Mécanique de vélo, recyclage de métaux et de pièces, divers travaux d’ébénisterie et de menuiserie, couture, arts, emballage: les tâches sont diverses et permettent aux éducateurs qui supervisent les bénéficiaires d’identifier les forces de chacun.

Différents et travaillants

Comment venir en aide aux entreprises en proie au manque de travailleurs tout en permettant à de jeunes adultes atteints d’un trouble du spectre de l’autisme (TSA) ou d’un retard intellectuel de développer leur plein potentiel ? L’organisme cowansvillois Pleins Rayons a peut-être trouvé la solution. Une solution à coût nul pour l’État, qui plus est.

 L’embauche inclusive est définitivement une solution durable au manque de travailleurs que vivent plusieurs entreprises. Les gens avec une déficience et un TSA pourraient répondre à 15 % des besoins actuels en main-d’œuvre », estime Stephan Marcoux, un cycliste de haut calibre ayant mis sur pied l’organisme à but non lucratif en 2015. 
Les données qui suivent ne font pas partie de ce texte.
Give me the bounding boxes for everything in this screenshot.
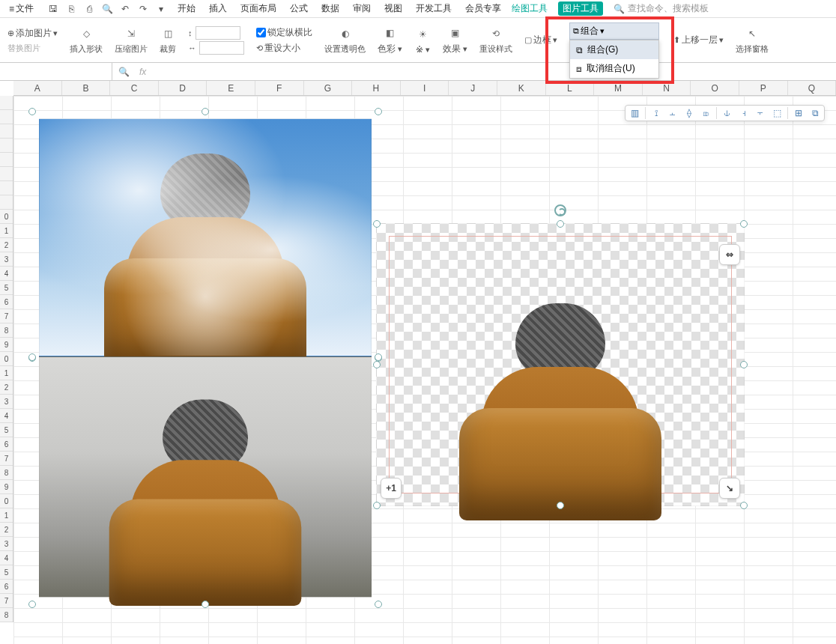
row-hdr[interactable]: 4 xyxy=(0,409,13,423)
col-O[interactable]: O xyxy=(691,81,739,95)
row-hdr[interactable]: 0 xyxy=(0,352,13,366)
row-hdr[interactable]: 5 xyxy=(0,565,13,580)
row-hdr[interactable] xyxy=(0,195,13,210)
context-tab-drawing[interactable]: 绘图工具 xyxy=(512,2,548,15)
picture-sky[interactable] xyxy=(39,118,372,356)
brightness[interactable]: ☀※ ▾ xyxy=(411,21,434,59)
group-button[interactable]: ⧉ 组合 ▾ xyxy=(569,22,659,40)
row-hdr[interactable]: 4 xyxy=(0,267,13,281)
move-up[interactable]: ⬆ 上移一层 ▾ xyxy=(670,21,727,59)
dropdown-icon[interactable]: ▾ xyxy=(155,3,167,15)
col-I[interactable]: I xyxy=(401,81,449,95)
col-H[interactable]: H xyxy=(352,81,401,95)
insert-shape[interactable]: ◇插入形状 xyxy=(67,21,106,59)
col-Q[interactable]: Q xyxy=(788,81,837,95)
tab-review[interactable]: 审阅 xyxy=(353,2,371,15)
row-hdr[interactable]: 5 xyxy=(0,281,13,295)
tab-dev[interactable]: 开发工具 xyxy=(416,2,452,15)
row-hdr[interactable] xyxy=(0,124,13,139)
preview-icon[interactable]: 🔍 xyxy=(101,3,113,15)
tab-formula[interactable]: 公式 xyxy=(290,2,308,15)
tab-layout[interactable]: 页面布局 xyxy=(240,2,276,15)
row-hdr[interactable]: 2 xyxy=(0,380,13,395)
align-icon[interactable]: ⫝ xyxy=(721,107,733,119)
row-hdr[interactable] xyxy=(0,167,13,181)
row-hdr[interactable] xyxy=(0,181,13,195)
align-icon[interactable]: ⟟ xyxy=(650,107,662,119)
row-hdr[interactable]: 5 xyxy=(0,423,13,437)
row-hdr[interactable]: 3 xyxy=(0,252,13,267)
col-B[interactable]: B xyxy=(62,81,111,95)
col-K[interactable]: K xyxy=(497,81,546,95)
align-icon[interactable]: ⧉ xyxy=(809,107,821,119)
col-N[interactable]: N xyxy=(643,81,691,95)
set-transparent[interactable]: ◐设置透明色 xyxy=(321,21,369,59)
col-C[interactable]: C xyxy=(110,81,159,95)
row-hdr[interactable]: 3 xyxy=(0,537,13,551)
file-menu[interactable]: ≡ 文件 xyxy=(6,2,37,15)
spreadsheet[interactable]: A B C D E F G H I J K L M N O P Q 012345… xyxy=(0,81,836,644)
search-box[interactable]: 🔍 查找命令、搜索模板 xyxy=(614,2,709,15)
align-icon[interactable]: ⫠ xyxy=(667,107,679,119)
col-J[interactable]: J xyxy=(449,81,497,95)
select-pane[interactable]: ↖选择窗格 xyxy=(733,21,772,59)
tab-member[interactable]: 会员专享 xyxy=(465,2,501,15)
tab-view[interactable]: 视图 xyxy=(384,2,402,15)
align-icon[interactable]: ⎄ xyxy=(700,107,712,119)
height-input[interactable] xyxy=(196,26,240,40)
lock-ratio-checkbox[interactable] xyxy=(256,28,266,37)
name-box[interactable] xyxy=(0,63,112,80)
align-icon[interactable]: ⬚ xyxy=(771,107,783,119)
undo-icon[interactable]: ↶ xyxy=(119,3,131,15)
row-hdr[interactable] xyxy=(0,139,13,153)
col-G[interactable]: G xyxy=(304,81,353,95)
col-P[interactable]: P xyxy=(739,81,788,95)
save-icon[interactable]: 🖫 xyxy=(47,3,59,15)
col-E[interactable]: E xyxy=(207,81,255,95)
row-hdr[interactable] xyxy=(0,110,13,124)
align-icon[interactable]: ⟠ xyxy=(683,107,695,119)
width-input[interactable] xyxy=(199,41,244,55)
print-icon[interactable]: ⎙ xyxy=(83,3,95,15)
tab-data[interactable]: 数据 xyxy=(321,2,339,15)
col-D[interactable]: D xyxy=(159,81,208,95)
picture-fog[interactable] xyxy=(39,356,372,598)
reset-size[interactable]: ⟲ 重设大小 xyxy=(256,42,300,55)
row-hdr[interactable]: 9 xyxy=(0,480,13,494)
row-hdr[interactable]: 2 xyxy=(0,238,13,252)
row-hdr[interactable]: 8 xyxy=(0,608,13,622)
chip-plus-one[interactable]: +1 xyxy=(381,478,402,499)
row-hdr[interactable]: 1 xyxy=(0,508,13,523)
tab-insert[interactable]: 插入 xyxy=(209,2,227,15)
row-hdr[interactable]: 0 xyxy=(0,494,13,508)
row-hdr[interactable]: 6 xyxy=(0,437,13,452)
picture-transparent[interactable] xyxy=(376,223,745,506)
col-M[interactable]: M xyxy=(594,81,643,95)
align-icon[interactable]: ⊞ xyxy=(793,107,805,119)
row-hdr[interactable]: 9 xyxy=(0,338,13,352)
group-menu-group[interactable]: ⧉组合(G) xyxy=(570,40,658,59)
row-hdr[interactable]: 3 xyxy=(0,395,13,409)
align-icon[interactable]: ⫟ xyxy=(754,107,766,119)
compress-pic[interactable]: ⇲压缩图片 xyxy=(112,21,151,59)
row-hdr[interactable]: 4 xyxy=(0,551,13,565)
row-hdr[interactable]: 6 xyxy=(0,295,13,309)
effects[interactable]: ▣效果 ▾ xyxy=(440,21,470,59)
row-hdr[interactable]: 2 xyxy=(0,523,13,537)
row-hdr[interactable]: 1 xyxy=(0,224,13,238)
tab-home[interactable]: 开始 xyxy=(178,2,196,15)
col-F[interactable]: F xyxy=(255,81,304,95)
row-hdr[interactable] xyxy=(0,153,13,167)
row-hdr[interactable]: 0 xyxy=(0,210,13,224)
row-hdr[interactable] xyxy=(0,96,13,110)
reset-style[interactable]: ⟲重设样式 xyxy=(476,21,515,59)
redo-icon[interactable]: ↷ xyxy=(137,3,149,15)
group-menu-ungroup[interactable]: ⧈取消组合(U) xyxy=(570,59,658,78)
new-icon[interactable]: ⎘ xyxy=(65,3,77,15)
row-hdr[interactable]: 8 xyxy=(0,466,13,480)
border[interactable]: ▢ 边框 ▾ xyxy=(521,21,560,59)
chip-resize[interactable]: ↘ xyxy=(719,478,740,499)
colorize[interactable]: ◧色彩 ▾ xyxy=(375,21,405,59)
chip-flip[interactable]: ⇔ xyxy=(719,244,740,265)
row-hdr[interactable]: 8 xyxy=(0,323,13,338)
Il indique d’ailleurs avoir été approché par plusieurs entreprises depuis que la pénurie de main-d’œuvre se fait sentir dans la région. « En formant ces gens-là et en leur donnant des habiletés, ils seront capables de se trouver un véritable travail. Ils ont le potentiel, il faut seulement les aider à le développer », renchérit celui qui est également directeur des opérations de l’organisme qui accueille en moyenne 85 jeunes adultes de 18 à 35 ans chaque semaine.
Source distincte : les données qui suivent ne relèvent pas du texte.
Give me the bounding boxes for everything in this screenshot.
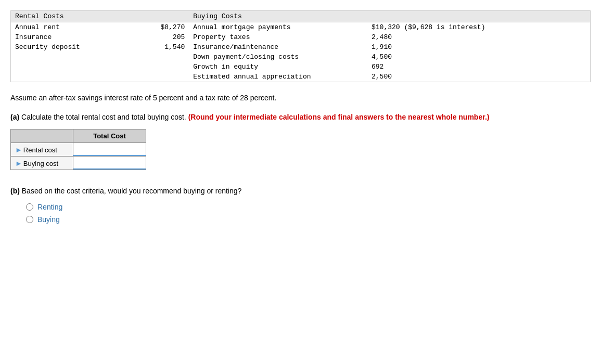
rental-label-0: Annual rent (11, 22, 130, 33)
part-a-highlight: (Round your intermediate calculations an… (188, 113, 490, 121)
buying-label-4: Growth in equity (189, 62, 367, 72)
rental-label-4 (11, 62, 130, 72)
answer-row-label-0: ►Rental cost (11, 143, 73, 157)
rental-value-0: $8,270 (130, 22, 189, 33)
part-a-question: (a) Calculate the total rental cost and … (10, 112, 591, 123)
rental-value-2: 1,540 (130, 42, 189, 52)
answer-col-header: Total Cost (73, 129, 146, 143)
radio-buying-label: Buying (37, 215, 60, 224)
rental-value-4 (130, 62, 189, 72)
buying-label-0: Annual mortgage payments (189, 22, 367, 33)
arrow-icon-1: ► (15, 159, 22, 167)
answer-col-empty (11, 129, 73, 143)
buying-label-3: Down payment/closing costs (189, 52, 367, 62)
radio-renting-label: Renting (37, 203, 62, 211)
rental-label-5 (11, 72, 130, 82)
buying-value-4: 692 (367, 62, 590, 72)
table-row: ►Rental cost (11, 143, 146, 157)
arrow-icon-0: ► (15, 146, 22, 154)
buying-value-0: $10,320 ($9,628 is interest) (367, 22, 590, 33)
costs-table: Rental Costs Buying Costs Annual rent $8… (10, 10, 591, 82)
rental-value-5 (130, 72, 189, 82)
radio-renting-input[interactable] (26, 203, 33, 211)
part-a-label: (a) (10, 113, 19, 121)
rental-label-2: Security deposit (11, 42, 130, 52)
radio-buying[interactable]: Buying (26, 215, 591, 224)
rental-value-3 (130, 52, 189, 62)
answer-input-1[interactable] (73, 157, 146, 170)
rental-label-1: Insurance (11, 32, 130, 42)
part-b-section: (b) Based on the cost criteria, would yo… (10, 186, 591, 224)
table-row: ►Buying cost (11, 157, 146, 170)
rental-label-3 (11, 52, 130, 62)
buying-value-3: 4,500 (367, 52, 590, 62)
buying-label-2: Insurance/maintenance (189, 42, 367, 52)
buying-value-5: 2,500 (367, 72, 590, 82)
rental-value-1: 205 (130, 32, 189, 42)
answer-table: Total Cost ►Rental cost ►Buying cost (10, 129, 146, 170)
radio-renting[interactable]: Renting (26, 203, 591, 211)
answer-input-0[interactable] (73, 143, 146, 156)
answer-row-label-1: ►Buying cost (11, 157, 73, 170)
buying-value-2: 1,910 (367, 42, 590, 52)
radio-buying-input[interactable] (26, 216, 33, 223)
buying-costs-header: Buying Costs (189, 11, 367, 22)
part-a-section: (a) Calculate the total rental cost and … (10, 112, 591, 170)
buying-label-5: Estimated annual appreciation (189, 72, 367, 82)
part-b-question: (b) Based on the cost criteria, would yo… (10, 186, 591, 197)
assumption-text: Assume an after-tax savings interest rat… (10, 93, 591, 103)
radio-group: Renting Buying (26, 203, 591, 224)
rental-costs-header: Rental Costs (11, 11, 130, 22)
buying-value-1: 2,480 (367, 32, 590, 42)
answer-input-cell-0[interactable] (73, 143, 146, 157)
part-b-label: (b) (10, 187, 20, 195)
answer-input-cell-1[interactable] (73, 157, 146, 170)
buying-label-1: Property taxes (189, 32, 367, 42)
Pour y parvenir, Pleins Rayons a mis en place plusieurs projets d’économie sociale auxquels les jeunes adultes autistes et déficients peuvent prendre part, et ce, tout à fait gratuitement. Mécanique de vélo, recyclage de métaux et de pièces, divers travaux d’ébénisterie et de menuiserie, couture, arts, emballage : les tâches sont diverses et permettent aux éducateurs qui supervisent les bénéficiaires d’identifier les forces de chacun.
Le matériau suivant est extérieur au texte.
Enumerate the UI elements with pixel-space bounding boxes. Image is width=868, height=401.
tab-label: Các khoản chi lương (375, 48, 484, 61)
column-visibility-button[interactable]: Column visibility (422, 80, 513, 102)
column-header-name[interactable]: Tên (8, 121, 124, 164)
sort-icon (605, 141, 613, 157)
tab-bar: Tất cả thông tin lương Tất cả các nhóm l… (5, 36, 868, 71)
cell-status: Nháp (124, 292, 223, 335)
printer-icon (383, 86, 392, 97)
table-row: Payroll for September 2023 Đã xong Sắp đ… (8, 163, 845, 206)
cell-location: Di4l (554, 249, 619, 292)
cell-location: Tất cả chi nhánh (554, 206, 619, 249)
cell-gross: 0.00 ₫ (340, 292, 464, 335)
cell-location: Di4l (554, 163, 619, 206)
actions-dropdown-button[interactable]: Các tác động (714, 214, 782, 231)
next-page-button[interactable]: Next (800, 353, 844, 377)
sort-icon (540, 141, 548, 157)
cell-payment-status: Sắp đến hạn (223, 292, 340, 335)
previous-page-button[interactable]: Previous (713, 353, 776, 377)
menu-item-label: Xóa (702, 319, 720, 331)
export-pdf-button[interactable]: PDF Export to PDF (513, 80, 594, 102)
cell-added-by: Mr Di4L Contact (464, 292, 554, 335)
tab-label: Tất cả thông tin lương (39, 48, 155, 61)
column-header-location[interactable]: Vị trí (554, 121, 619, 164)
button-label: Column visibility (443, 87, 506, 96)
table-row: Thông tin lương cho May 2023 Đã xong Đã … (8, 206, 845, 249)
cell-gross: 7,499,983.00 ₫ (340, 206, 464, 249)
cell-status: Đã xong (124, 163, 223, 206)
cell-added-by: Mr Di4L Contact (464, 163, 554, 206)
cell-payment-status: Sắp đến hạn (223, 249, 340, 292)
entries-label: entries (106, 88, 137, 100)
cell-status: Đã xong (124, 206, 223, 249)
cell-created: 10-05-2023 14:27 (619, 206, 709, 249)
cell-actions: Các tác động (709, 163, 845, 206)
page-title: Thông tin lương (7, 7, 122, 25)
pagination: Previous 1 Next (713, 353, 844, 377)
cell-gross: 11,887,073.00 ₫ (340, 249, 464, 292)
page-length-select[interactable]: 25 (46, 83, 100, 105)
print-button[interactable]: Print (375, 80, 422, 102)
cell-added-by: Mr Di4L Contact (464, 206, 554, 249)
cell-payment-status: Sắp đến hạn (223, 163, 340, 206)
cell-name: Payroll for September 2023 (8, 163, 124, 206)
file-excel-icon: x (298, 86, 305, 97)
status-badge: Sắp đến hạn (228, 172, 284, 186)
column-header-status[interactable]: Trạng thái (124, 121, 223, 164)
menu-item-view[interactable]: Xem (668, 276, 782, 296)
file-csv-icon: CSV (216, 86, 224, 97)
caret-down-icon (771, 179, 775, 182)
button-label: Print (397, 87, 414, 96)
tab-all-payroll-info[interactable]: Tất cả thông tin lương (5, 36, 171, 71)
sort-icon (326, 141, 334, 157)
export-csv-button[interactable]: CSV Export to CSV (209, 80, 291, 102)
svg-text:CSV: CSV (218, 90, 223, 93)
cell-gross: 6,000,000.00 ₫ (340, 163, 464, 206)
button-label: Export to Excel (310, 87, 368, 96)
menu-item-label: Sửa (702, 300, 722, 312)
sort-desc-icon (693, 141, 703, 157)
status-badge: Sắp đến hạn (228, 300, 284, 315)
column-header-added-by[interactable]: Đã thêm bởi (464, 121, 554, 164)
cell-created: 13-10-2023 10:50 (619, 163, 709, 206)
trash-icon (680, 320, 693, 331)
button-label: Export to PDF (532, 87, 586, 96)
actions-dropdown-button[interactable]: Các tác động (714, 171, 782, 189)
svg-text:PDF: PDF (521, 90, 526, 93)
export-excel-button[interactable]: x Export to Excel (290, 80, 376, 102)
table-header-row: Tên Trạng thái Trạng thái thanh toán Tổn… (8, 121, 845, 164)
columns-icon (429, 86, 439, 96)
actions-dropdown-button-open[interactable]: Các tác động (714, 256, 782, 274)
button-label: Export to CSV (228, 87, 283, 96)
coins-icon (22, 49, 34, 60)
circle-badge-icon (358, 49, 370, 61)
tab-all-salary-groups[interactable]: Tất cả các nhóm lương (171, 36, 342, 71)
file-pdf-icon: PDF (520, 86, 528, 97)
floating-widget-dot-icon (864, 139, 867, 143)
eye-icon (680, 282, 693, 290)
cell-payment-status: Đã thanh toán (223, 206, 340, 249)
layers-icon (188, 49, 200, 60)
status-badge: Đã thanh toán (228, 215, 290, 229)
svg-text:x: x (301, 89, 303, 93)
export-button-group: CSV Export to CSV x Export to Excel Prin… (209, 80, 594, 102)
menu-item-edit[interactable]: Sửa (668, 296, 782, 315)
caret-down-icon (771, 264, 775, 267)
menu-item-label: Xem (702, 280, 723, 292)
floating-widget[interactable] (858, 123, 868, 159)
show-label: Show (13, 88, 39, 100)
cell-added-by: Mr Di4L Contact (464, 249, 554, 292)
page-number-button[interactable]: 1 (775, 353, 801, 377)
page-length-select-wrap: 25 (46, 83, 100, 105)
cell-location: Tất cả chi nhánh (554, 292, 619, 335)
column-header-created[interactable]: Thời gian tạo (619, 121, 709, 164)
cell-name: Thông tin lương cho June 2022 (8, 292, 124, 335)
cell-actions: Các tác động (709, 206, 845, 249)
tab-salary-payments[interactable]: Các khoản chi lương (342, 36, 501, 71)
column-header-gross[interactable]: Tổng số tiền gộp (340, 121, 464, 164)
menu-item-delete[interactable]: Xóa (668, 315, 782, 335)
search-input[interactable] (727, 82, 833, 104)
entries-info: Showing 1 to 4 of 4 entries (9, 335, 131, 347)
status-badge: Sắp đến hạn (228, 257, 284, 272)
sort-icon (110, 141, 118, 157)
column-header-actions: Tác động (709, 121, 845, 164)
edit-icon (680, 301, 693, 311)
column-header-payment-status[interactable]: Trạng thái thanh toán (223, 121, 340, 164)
« Au magasin, ils apprennent le service à la clientèle et la gestion d’argent et d’inventaire. Ce sont des compétences qui s’appliquent presque partout », illustre M. Marcoux.

Benjamin est à l’emploi du supermarché IGA de Cowansville à titre de commis dans le rayon des produits laitiers. La propriétaire du commerce, Céline Daigneault­, est plus que satisfaite de l’expérience.

Plusieurs réussites

Depuis ses débuts, il y a trois ans, l’organisme a réussi à placer 18 de ses bénéficiaires en entreprise. La plupart ont obtenu un emploi à temps partiel, mais trois ont décroché un travail à temps plein et n’ont plus besoin de vivre de l’aide sociale. 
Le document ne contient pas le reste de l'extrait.